**About this task**:
In the listing that follows, how many lines contain "могут"? Give the number only.

Available data below:

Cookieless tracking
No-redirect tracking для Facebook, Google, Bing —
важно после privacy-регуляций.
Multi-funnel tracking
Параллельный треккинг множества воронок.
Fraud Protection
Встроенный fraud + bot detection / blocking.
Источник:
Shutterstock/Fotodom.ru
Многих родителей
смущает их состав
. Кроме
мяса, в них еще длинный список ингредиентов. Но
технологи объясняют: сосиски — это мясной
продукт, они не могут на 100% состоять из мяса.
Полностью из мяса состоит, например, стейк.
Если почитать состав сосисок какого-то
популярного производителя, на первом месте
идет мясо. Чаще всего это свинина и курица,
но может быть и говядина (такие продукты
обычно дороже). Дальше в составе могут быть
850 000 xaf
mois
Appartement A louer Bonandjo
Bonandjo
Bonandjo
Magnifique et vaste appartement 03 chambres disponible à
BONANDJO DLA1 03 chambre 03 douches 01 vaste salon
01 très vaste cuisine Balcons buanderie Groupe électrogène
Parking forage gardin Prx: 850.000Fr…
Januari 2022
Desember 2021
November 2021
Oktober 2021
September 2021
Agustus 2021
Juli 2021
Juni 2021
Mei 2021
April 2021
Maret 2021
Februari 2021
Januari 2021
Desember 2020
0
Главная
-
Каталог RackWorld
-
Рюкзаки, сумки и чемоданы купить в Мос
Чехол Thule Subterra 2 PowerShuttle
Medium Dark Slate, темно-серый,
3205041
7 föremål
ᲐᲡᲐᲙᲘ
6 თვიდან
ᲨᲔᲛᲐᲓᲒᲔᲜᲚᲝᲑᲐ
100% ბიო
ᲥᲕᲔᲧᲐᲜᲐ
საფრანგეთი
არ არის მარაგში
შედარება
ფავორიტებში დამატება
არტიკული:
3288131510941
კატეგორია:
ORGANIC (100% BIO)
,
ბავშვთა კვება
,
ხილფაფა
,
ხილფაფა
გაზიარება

End of Available data.

**Answer to the problem**:
2